In 1965, Med Arnold penned an interesting Letter to the Editor of the Lassen Advocate. Arnold (1885-1967) is known for many things, whether a magistrate at Herlong, to high school coach, and also being a grandson of Isaac Roop, the founder of Susanville. The letter’s caption “What Lassen County Needs.” With the steady decline of the lumber industry, it was important in his opinion to focus on the future. While he acknowledged the opening of the prison, the California Correctional Center, that was beneficial, it was not the future.
Arnold wrote: “It is my opinion that the most important project is the water situation, especially now with a decline in the lumber industry, which is sure to become worse in the not to distant future. If that is the fact, and I believe that it is, then we must look to helping of our farmers. The raising of crops and livestock are sure in time to become the leading industries of the county.

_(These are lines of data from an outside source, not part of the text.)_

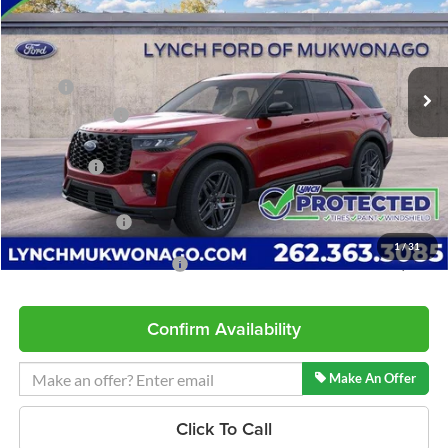
Lynch Ford of Mukwonago
VIN:
1FMUK8KH0TGB94582
Stock:
J260603
Model:
K8K
Less
5 mi
Ext.
Int.
In Stock
MSRP:
$54,645
Dealer Discount
-$1,560
INTERNET PRICE
$53,085
Ford Offers:
-$3,000
Service Fee
+$599
Lynch Easy Price
$50,684
1
/
31
Add. Available Ford Offers:
$2,750
Confirm Availability
Make An Offer
Click To Call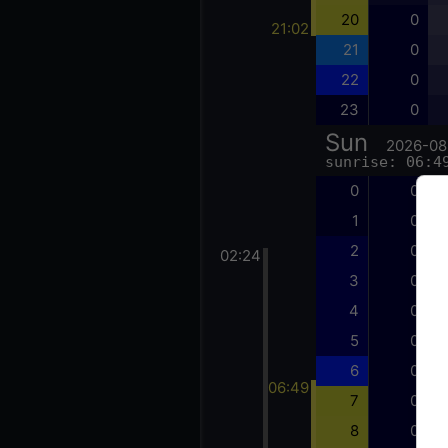
20
0
21:02
21
0
22
0
23
0
Sun
2026-08
sunrise: 06:4
0
0
1
0
2
0
02:24
3
0
4
0
5
0
6
0
06:49
7
0
8
0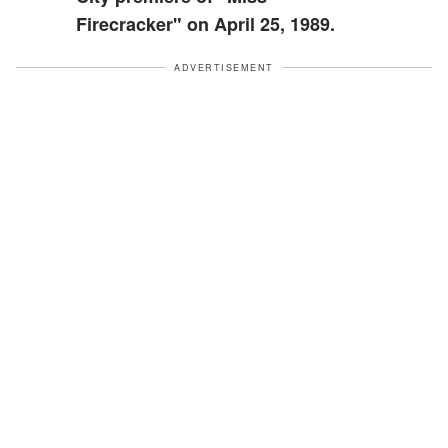
Firecracker" on April 25, 1989.
ADVERTISEMENT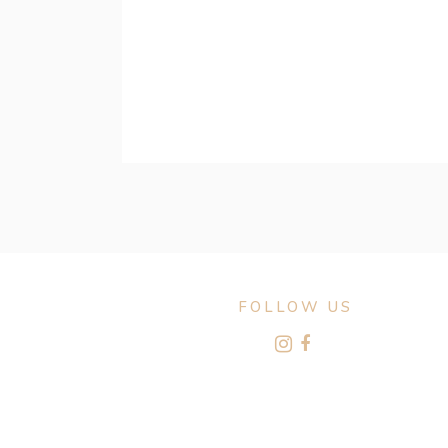
FOLLOW US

So with that in mind we should endeavor to secure for them and adequate water supply, not for their present farms and ranches now under cultivation, but for the hundreds of idle acres now in brush.”
Arnold pressed the need to construct dams on Susan River, Willow Creek and Long Valley Creek. Not only did he stress these newly created reservoirs would furnish badly needed water, but would provide for additional recreation for fishing and such, “adding to our future economy.”
In 1968, Lassen County’s first general plan was released. That document, too, stressed the importance of the dams that Arnold referred to. They never happened and now the California
Correctional Center is on the brink of closure.